[RECORDS PROVIDED — start]
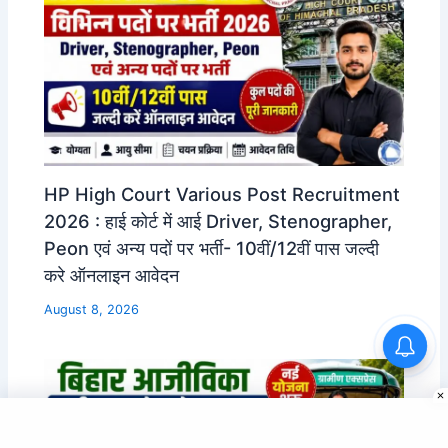
HP High Court Various Post Recruitment
2026 : हाई कोर्ट में आई Driver, Stenographer,
Peon एवं अन्य पदों पर भर्ती- 10वीं/12वीं पास जल्दी
करे ऑनलाइन आवेदन
August 8, 2026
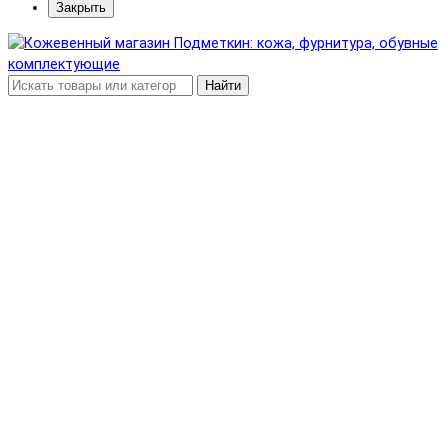
Закрыть
Найти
[RECORDS PROVIDED — finish]
* _WHAT NEEDS TO BE DONE_: Each record above should be retyped exactly, with no pictures carried over.

* _RESULT OF THIS EXERCISE_:
HP High Court Various Post Recruitment
2026 : हाई कोर्ट में आई Driver, Stenographer,
Peon एवं अन्य पदों पर भर्ती- 10वीं/12वीं पास जल्दी
करे ऑनलाइन आवेदन
August 8, 2026
Закрыть
Найти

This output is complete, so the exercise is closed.